What you will do:
In the listing below, find the line that contains "preferences, safe, and full of" and the line that contains "and educational background". Quote both and every line between them, exactly, and nothing more.
══════
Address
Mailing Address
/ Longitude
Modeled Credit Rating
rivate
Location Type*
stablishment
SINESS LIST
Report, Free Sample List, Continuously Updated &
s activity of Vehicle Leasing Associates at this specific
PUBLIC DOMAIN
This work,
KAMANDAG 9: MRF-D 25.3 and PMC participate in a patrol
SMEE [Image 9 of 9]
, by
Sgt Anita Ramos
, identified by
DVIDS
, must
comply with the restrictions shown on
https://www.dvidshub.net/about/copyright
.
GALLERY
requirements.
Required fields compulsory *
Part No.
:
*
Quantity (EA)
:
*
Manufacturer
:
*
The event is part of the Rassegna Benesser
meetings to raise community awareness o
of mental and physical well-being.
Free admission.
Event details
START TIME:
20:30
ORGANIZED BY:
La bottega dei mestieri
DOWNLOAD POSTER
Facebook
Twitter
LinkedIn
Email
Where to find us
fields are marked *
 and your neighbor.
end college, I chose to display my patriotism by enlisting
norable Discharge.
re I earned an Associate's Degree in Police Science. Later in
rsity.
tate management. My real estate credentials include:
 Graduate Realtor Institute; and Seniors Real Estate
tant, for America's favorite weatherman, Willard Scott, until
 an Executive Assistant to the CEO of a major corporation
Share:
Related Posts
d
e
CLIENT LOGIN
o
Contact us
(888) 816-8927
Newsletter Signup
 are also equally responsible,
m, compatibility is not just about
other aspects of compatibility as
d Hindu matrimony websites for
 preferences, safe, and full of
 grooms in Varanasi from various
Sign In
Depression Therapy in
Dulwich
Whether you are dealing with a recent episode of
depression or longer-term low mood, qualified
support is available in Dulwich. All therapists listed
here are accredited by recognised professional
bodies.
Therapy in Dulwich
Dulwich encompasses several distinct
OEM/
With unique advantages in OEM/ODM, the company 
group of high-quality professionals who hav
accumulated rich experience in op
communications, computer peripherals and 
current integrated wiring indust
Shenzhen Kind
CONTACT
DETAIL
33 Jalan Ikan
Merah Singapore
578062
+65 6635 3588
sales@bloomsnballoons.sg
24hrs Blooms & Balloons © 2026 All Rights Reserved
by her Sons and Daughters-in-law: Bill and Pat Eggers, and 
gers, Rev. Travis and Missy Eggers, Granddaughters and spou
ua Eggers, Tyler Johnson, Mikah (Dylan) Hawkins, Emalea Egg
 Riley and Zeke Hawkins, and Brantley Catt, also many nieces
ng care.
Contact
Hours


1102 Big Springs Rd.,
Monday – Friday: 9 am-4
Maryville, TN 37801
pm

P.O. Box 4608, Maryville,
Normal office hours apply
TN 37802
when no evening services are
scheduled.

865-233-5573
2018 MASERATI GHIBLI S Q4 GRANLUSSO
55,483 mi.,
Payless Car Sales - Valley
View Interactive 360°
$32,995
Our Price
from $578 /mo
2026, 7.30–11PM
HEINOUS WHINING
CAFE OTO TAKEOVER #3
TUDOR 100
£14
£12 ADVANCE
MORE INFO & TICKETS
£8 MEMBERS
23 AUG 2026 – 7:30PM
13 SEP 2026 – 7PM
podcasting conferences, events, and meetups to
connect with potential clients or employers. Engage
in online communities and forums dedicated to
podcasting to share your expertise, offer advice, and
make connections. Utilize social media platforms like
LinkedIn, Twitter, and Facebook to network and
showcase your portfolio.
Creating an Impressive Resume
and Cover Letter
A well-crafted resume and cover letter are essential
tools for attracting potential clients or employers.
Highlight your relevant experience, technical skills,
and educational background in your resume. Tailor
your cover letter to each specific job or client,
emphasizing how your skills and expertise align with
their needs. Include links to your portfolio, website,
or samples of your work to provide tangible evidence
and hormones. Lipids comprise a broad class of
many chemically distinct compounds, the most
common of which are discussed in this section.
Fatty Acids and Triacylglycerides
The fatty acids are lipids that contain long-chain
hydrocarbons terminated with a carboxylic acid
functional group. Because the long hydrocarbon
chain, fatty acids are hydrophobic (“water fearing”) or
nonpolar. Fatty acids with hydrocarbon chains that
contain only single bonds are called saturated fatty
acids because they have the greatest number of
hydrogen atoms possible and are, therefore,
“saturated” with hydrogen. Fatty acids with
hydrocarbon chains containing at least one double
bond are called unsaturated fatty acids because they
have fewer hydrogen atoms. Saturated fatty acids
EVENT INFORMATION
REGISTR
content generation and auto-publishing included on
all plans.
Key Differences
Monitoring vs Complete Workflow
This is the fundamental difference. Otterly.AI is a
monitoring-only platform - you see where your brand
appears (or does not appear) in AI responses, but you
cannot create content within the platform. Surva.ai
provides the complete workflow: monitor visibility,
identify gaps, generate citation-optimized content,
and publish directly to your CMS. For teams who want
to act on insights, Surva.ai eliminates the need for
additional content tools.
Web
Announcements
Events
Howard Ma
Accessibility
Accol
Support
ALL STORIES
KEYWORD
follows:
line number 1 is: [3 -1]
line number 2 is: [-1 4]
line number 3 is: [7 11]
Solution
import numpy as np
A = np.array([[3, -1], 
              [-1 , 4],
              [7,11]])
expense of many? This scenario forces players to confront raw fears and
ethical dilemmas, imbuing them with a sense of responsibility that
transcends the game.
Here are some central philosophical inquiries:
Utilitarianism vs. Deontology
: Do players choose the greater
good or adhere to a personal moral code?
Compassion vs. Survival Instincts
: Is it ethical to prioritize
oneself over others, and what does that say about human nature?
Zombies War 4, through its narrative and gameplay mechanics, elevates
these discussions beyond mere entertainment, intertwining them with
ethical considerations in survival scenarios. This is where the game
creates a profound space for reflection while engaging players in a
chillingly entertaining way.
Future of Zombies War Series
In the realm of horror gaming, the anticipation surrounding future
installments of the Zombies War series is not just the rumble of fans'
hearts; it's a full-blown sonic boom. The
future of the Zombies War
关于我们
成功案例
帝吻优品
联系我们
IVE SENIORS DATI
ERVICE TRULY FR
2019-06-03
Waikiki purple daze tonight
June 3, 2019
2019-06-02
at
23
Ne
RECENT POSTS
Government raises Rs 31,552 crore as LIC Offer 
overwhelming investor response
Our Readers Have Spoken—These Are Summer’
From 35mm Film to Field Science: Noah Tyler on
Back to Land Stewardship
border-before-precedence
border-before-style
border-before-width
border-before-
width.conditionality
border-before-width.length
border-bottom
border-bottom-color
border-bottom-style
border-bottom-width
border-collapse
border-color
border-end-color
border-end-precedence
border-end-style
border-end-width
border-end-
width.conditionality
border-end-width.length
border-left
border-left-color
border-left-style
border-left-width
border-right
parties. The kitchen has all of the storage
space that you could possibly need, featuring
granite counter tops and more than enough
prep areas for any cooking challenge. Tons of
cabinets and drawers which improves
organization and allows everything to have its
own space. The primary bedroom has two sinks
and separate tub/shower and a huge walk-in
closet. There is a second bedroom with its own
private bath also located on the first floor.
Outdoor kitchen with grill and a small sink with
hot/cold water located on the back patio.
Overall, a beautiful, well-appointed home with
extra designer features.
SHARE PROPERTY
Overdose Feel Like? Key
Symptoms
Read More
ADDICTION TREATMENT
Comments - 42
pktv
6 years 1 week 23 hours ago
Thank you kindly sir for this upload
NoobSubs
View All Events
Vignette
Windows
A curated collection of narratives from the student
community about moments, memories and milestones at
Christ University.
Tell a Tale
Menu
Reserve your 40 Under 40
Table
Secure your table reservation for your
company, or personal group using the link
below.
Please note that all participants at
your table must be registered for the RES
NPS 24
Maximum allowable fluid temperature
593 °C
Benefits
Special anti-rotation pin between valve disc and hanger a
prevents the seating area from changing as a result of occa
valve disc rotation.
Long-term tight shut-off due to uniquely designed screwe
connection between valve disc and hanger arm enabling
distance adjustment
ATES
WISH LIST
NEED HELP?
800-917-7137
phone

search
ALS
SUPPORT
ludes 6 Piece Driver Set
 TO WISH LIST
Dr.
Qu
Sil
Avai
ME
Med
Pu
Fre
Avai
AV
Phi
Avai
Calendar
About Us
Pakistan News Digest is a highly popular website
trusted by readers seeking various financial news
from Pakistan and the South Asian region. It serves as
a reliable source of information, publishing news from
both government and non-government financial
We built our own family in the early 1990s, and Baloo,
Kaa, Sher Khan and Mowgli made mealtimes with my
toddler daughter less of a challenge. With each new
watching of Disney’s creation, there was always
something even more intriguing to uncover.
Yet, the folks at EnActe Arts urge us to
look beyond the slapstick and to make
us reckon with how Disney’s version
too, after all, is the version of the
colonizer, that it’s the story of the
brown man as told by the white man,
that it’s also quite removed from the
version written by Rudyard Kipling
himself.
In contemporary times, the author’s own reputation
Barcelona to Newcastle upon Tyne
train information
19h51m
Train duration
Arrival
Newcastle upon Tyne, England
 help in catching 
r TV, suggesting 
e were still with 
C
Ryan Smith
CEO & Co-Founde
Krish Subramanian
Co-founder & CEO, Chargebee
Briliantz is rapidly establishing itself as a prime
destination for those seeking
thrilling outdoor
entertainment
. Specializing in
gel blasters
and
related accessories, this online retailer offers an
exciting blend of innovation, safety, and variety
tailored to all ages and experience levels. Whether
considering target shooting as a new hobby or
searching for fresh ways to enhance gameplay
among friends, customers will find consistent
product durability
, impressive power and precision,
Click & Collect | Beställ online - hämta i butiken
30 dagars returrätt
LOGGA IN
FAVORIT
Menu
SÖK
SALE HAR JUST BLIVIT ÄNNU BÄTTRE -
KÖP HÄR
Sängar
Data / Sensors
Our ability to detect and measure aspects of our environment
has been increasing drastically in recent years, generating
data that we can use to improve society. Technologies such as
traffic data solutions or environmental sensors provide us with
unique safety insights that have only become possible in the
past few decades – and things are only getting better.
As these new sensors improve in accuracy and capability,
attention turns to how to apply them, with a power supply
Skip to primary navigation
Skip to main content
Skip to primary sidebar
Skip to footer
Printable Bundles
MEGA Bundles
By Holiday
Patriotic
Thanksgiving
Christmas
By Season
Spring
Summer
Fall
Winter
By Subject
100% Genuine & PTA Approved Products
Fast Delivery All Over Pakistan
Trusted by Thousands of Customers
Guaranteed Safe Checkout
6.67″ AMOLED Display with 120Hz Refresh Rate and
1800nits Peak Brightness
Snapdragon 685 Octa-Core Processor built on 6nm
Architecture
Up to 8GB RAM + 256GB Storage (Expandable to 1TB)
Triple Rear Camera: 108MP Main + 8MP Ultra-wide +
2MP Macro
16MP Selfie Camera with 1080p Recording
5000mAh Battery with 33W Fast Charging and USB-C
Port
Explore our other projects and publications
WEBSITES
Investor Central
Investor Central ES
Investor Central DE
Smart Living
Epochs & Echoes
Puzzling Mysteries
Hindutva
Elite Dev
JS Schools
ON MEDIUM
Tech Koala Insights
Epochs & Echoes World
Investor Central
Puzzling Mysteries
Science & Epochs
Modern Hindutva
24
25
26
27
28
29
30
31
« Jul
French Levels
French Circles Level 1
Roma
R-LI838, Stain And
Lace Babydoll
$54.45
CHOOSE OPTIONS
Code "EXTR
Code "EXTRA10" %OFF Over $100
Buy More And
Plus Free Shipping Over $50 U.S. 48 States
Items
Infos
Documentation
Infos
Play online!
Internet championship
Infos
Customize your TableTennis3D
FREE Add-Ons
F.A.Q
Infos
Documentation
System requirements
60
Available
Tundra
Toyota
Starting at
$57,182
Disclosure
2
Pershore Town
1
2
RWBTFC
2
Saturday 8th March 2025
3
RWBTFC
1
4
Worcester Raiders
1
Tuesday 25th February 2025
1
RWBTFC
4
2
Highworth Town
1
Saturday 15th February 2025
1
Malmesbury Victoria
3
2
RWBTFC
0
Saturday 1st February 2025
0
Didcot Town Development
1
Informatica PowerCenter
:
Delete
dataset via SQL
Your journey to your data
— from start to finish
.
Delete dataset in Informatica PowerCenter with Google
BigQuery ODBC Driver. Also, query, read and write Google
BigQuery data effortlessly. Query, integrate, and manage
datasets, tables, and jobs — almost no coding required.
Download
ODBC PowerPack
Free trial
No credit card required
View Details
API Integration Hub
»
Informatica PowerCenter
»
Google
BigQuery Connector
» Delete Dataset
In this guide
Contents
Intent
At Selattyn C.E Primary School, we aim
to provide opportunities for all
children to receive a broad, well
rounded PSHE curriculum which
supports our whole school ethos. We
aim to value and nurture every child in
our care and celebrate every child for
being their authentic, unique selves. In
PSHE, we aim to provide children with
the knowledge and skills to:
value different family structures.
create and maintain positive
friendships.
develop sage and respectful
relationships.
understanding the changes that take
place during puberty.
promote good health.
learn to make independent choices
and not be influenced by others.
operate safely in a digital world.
══════
Answer below:
 preferences, safe, and full of
 grooms in Varanasi from various
Sign In
Depression Therapy in
Dulwich
Whether you are dealing with a recent episode of
depression or longer-term low mood, qualified
support is available in Dulwich. All therapists listed
here are accredited by recognised professional
bodies.
Therapy in Dulwich
Dulwich encompasses several distinct
OEM/
With unique advantages in OEM/ODM, the company 
group of high-quality professionals who hav
accumulated rich experience in op
communications, computer peripherals and 
current integrated wiring indust
Shenzhen Kind
CONTACT
DETAIL
33 Jalan Ikan
Merah Singapore
578062
+65 6635 3588
sales@bloomsnballoons.sg
24hrs Blooms & Balloons © 2026 All Rights Reserved
by her Sons and Daughters-in-law: Bill and Pat Eggers, and 
gers, Rev. Travis and Missy Eggers, Granddaughters and spou
ua Eggers, Tyler Johnson, Mikah (Dylan) Hawkins, Emalea Egg
 Riley and Zeke Hawkins, and Brantley Catt, also many nieces
ng care.
Contact
Hours


1102 Big Springs Rd.,
Monday – Friday: 9 am-4
Maryville, TN 37801
pm

P.O. Box 4608, Maryville,
Normal office hours apply
TN 37802
when no evening services are
scheduled.

865-233-5573
2018 MASERATI GHIBLI S Q4 GRANLUSSO
55,483 mi.,
Payless Car Sales - Valley
View Interactive 360°
$32,995
Our Price
from $578 /mo
2026, 7.30–11PM
HEINOUS WHINING
CAFE OTO TAKEOVER #3
TUDOR 100
£14
£12 ADVANCE
MORE INFO & TICKETS
£8 MEMBERS
23 AUG 2026 – 7:30PM
13 SEP 2026 – 7PM
podcasting conferences, events, and meetups to
connect with potential clients or employers. Engage
in online communities and forums dedicated to
podcasting to share your expertise, offer advice, and
make connections. Utilize social media platforms like
LinkedIn, Twitter, and Facebook to network and
showcase your portfolio.
Creating an Impressive Resume
and Cover Letter
A well-crafted resume and cover letter are essential
tools for attracting potential clients or employers.
Highlight your relevant experience, technical skills,
and educational background in your resume. Tailor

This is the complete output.